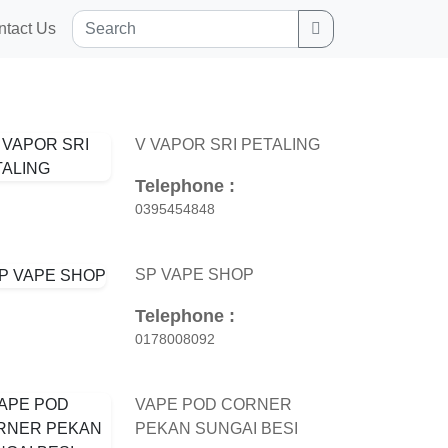
Search
ntact Us
V VAPOR SRI PETALING
Telephone :
0395454848
SP VAPE SHOP
Telephone :
0178008092
VAPE POD CORNER
PEKAN SUNGAI BESI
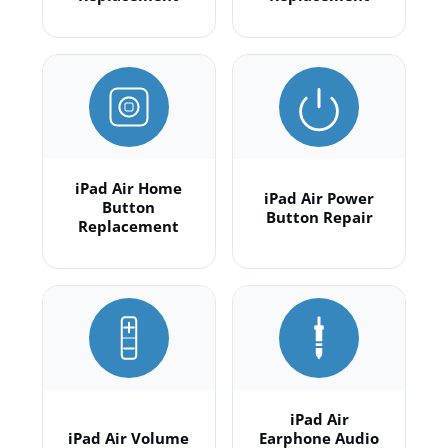
iPad Air Home
iPad Air Power
Button
Button Repair
Replacement
iPad Air
iPad Air Volume
Earphone Audio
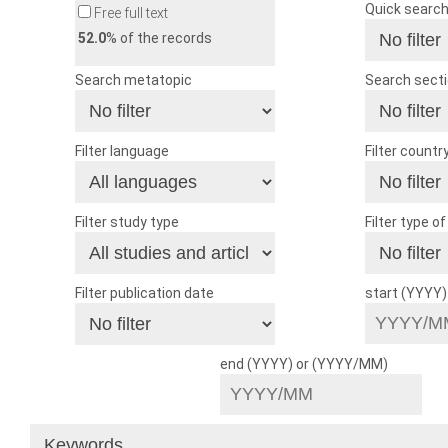
Quick searc
Free full text
52.0
% of the records
Search metatopic
Search sect
Filter language
Filter countr
Filter study type
Filter type o
Filter publication date
start (YYYY
end (YYYY) or (YYYY/MM)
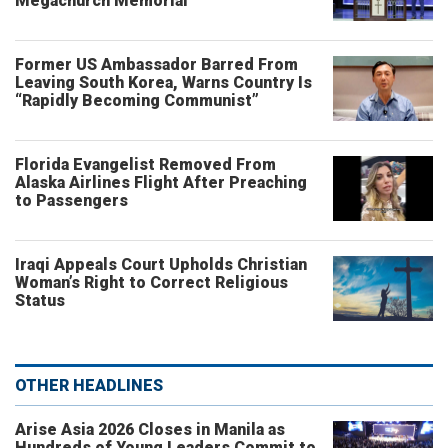
Megachurch Memorial
Former US Ambassador Barred From
Leaving South Korea, Warns Country Is
“Rapidly Becoming Communist”
Florida Evangelist Removed From
Alaska Airlines Flight After Preaching
to Passengers
Iraqi Appeals Court Upholds Christian
Woman’s Right to Correct Religious
Status
OTHER HEADLINES
Arise Asia 2026 Closes in Manila as
Hundreds of Young Leaders Commit to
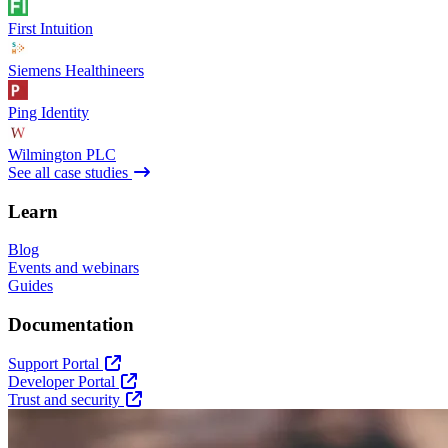
First Intuition
Siemens Healthineers
Ping Identity
Wilmington PLC
See all case studies
Learn
Blog
Events and webinars
Guides
Documentation
Support Portal
Developer Portal
Trust and security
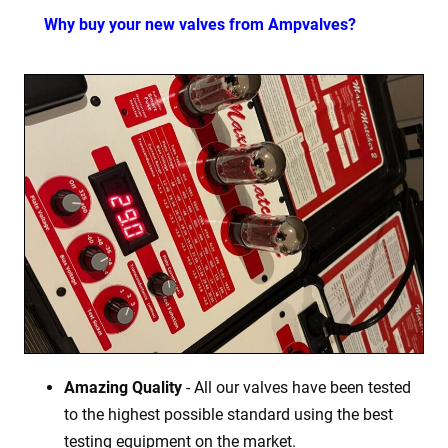
Why buy your new valves from Ampvalves?
Amazing Quality
- All our valves have been tested
to the highest possible standard using the best
testing equipment on the market.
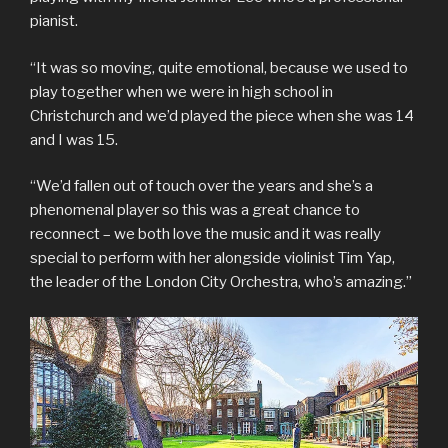
pianist.
“It was so moving, quite emotional, because we used to
play together when we were in high school in
Christchurch and we’d played the piece when she was 14
and I was 15.
“We’d fallen out of touch over the years and she’s a
phenomenal player so this was a great chance to
reconnect – we both love the music and it was really
special to perform with her alongside violinist Tim Yap,
the leader of the London City Orchestra, who’s amazing.”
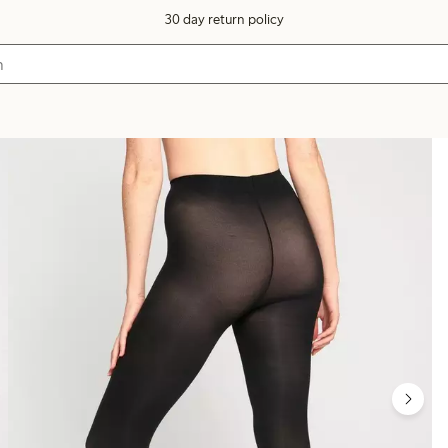
30 day return policy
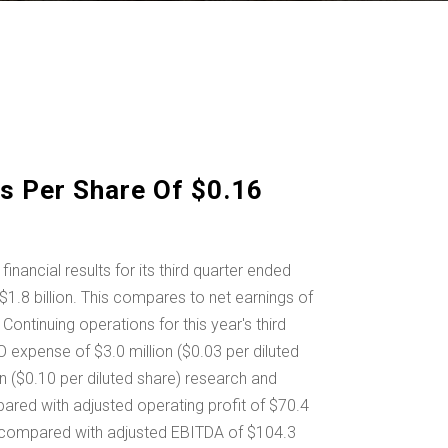
s Per Share Of $0.16
cial results for its third quarter ended
$1.8 billion
. This compares to net earnings of
ontinuing operations for this year's third
IFO expense of
$3.0 million
(
$0.03
per diluted
on
(
$0.10
per diluted share) research and
mpared with adjusted operating profit of
$70.4
3, compared with adjusted EBITDA of
$104.3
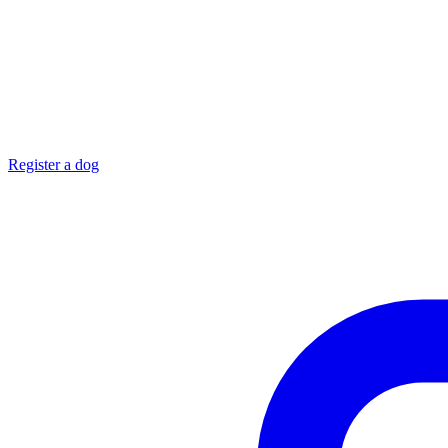
Register a dog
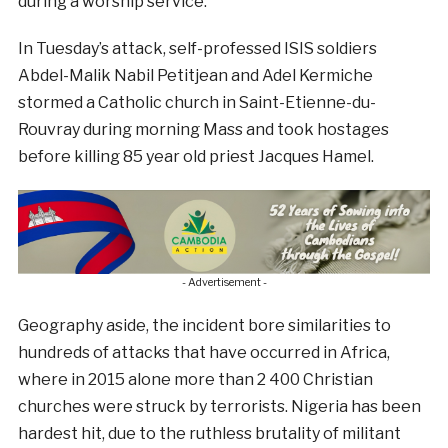
during a worship service.”
In Tuesday’s attack, self-professed ISIS soldiers
Abdel-Malik Nabil Petitjean and Adel Kermiche
stormed a Catholic church in Saint-Etienne-du-
Rouvray during morning Mass and took hostages
before killing 85 year old priest Jacques Hamel.
- Advertisement -
Geography aside, the incident bore similarities to
hundreds of attacks that have occurred in Africa,
where in 2015 alone more than 2 400 Christian
churches were struck by terrorists. Nigeria has been
hardest hit, due to the ruthless brutality of militant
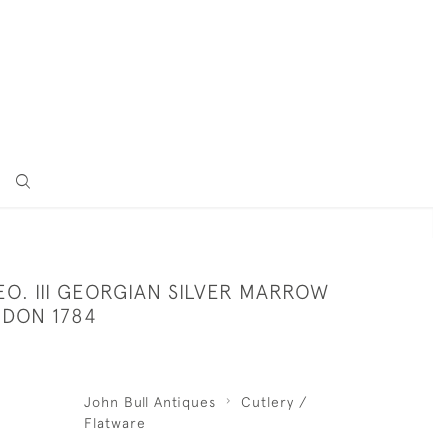
O. III GEORGIAN SILVER MARROW
DON 1784
John Bull Antiques
Cutlery /
Flatware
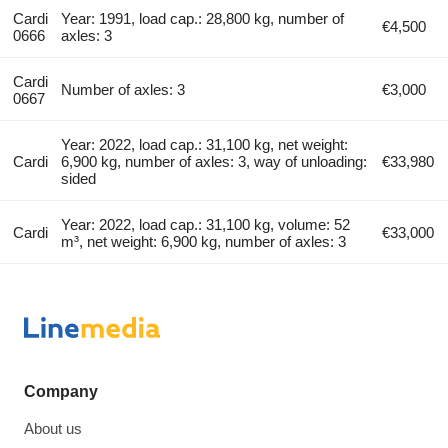
Cardi
Year: 1991, load cap.: 28,800 kg, number of
€4,500
0666
axles: 3
Cardi
Number of axles: 3
€3,000
0667
Year: 2022, load cap.: 31,100 kg, net weight:
Cardi
6,900 kg, number of axles: 3, way of unloading:
€33,980
sided
Year: 2022, load cap.: 31,100 kg, volume: 52
Cardi
€33,000
m³, net weight: 6,900 kg, number of axles: 3
Company
About us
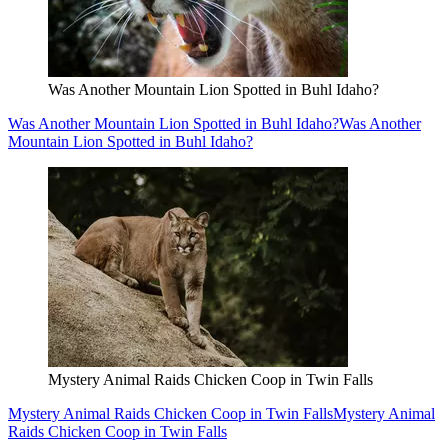
Was Another Mountain Lion Spotted in Buhl Idaho?
Was Another Mountain Lion Spotted in Buhl Idaho?
Was Another
Mountain Lion Spotted in Buhl Idaho?
Mystery Animal Raids Chicken Coop in Twin Falls
Mystery Animal Raids Chicken Coop in Twin Falls
Mystery Animal
Raids Chicken Coop in Twin Falls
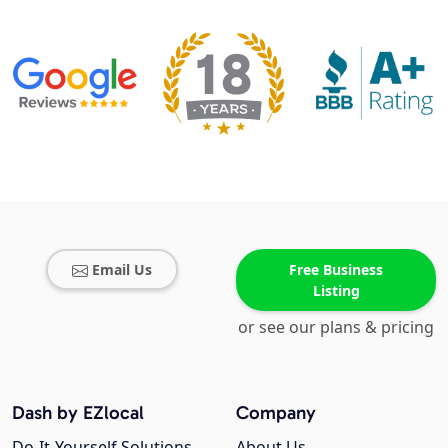
Email Us
Free Business
Listing
or see our plans & pricing
Dash by EZlocal
Company
Do-It-Yourself Solutions
About Us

######

* [TASK DIRECTIONS]: Would you repeat the listing word for word and skip every picture?

* [ANSWER TO THE PROBLEM]:
Search
ntact Us
V VAPOR SRI PETALING
Telephone :
0395454848
SP VAPE SHOP
Telephone :
0178008092
VAPE POD CORNER
PEKAN SUNGAI BESI
iPad Air Home
iPad Air Power
Button
Button Repair
Replacement
iPad Air
iPad Air Volume
Earphone Audio
Quick searc
Free full text
52.0
% of the records
Search metatopic
Search sect
Filter language
Filter countr
Filter study type
Filter type o
Filter publication date
start (YYYY
end (YYYY) or (YYYY/MM)
Megachurch Memorial
Former US Ambassador Barred From
Leaving South Korea, Warns Country Is
“Rapidly Becoming Communist”
Florida Evangelist Removed From
Alaska Airlines Flight After Preaching
to Passengers
Iraqi Appeals Court Upholds Christian
Woman’s Right to Correct Religious
Status
OTHER HEADLINES
Arise Asia 2026 Closes in Manila as
Hundreds of Young Leaders Commit to
First Intuition
Siemens Healthineers
Ping Identity
Wilmington PLC
See all case studies
Learn
Blog
Events and webinars
Guides
Documentation
Support Portal
Developer Portal
Trust and security
Why buy your new valves from Ampvalves?
Amazing Quality
- All our valves have been tested
to the highest possible standard using the best
testing equipment on the market.
pianist.
“It was so moving, quite emotional, because we used to
play together when we were in high school in
Christchurch and we’d played the piece when she was 14
and I was 15.
“We’d fallen out of touch over the years and she’s a
phenomenal player so this was a great chance to
reconnect – we both love the music and it was really
special to perform with her alongside violinist Tim Yap,
the leader of the London City Orchestra, who’s amazing.”
30 day return policy
s Per Share Of $0.16
cial results for its third quarter ended
$1.8 billion
. This compares to net earnings of
ontinuing operations for this year's third
IFO expense of
$3.0 million
(
$0.03
per diluted
on
(
$0.10
per diluted share) research and
mpared with adjusted operating profit of
$70.4
3, compared with adjusted EBITDA of
$104.3
Register a dog
during a worship service.”
In Tuesday’s attack, self-professed ISIS soldiers
Abdel-Malik Nabil Petitjean and Adel Kermiche
stormed a Catholic church in Saint-Etienne-du-
Rouvray during morning Mass and took hostages
before killing 85 year old priest Jacques Hamel.
- Advertisement -
Geography aside, the incident bore similarities to
hundreds of attacks that have occurred in Africa,
where in 2015 alone more than 2 400 Christian
churches were struck by terrorists. Nigeria has been
hardest hit, due to the ruthless brutality of militant
O. III GEORGIAN SILVER MARROW
DON 1784
John Bull Antiques
Cutlery /
Flatware
Cardi
Year: 1991, load cap.: 28,800 kg, number of
€4,500
0666
axles: 3
Cardi
Number of axles: 3
€3,000
0667
Year: 2022, load cap.: 31,100 kg, net weight:
Cardi
6,900 kg, number of axles: 3, way of unloading:
€33,980
sided
Year: 2022, load cap.: 31,100 kg, volume: 52
Cardi
€33,000
m³, net weight: 6,900 kg, number of axles: 3
Company
About us
Was Another Mountain Lion Spotted in Buhl Idaho?
Was Another Mountain Lion Spotted in Buhl Idaho?
Was Another
Mountain Lion Spotted in Buhl Idaho?
Mystery Animal Raids Chicken Coop in Twin Falls
Mystery Animal Raids Chicken Coop in Twin Falls
Mystery Animal
Raids Chicken Coop in Twin Falls
Email Us
Free Business
Listing
or see our plans & pricing
Dash by EZlocal
Company
Do-It-Yourself Solutions
About Us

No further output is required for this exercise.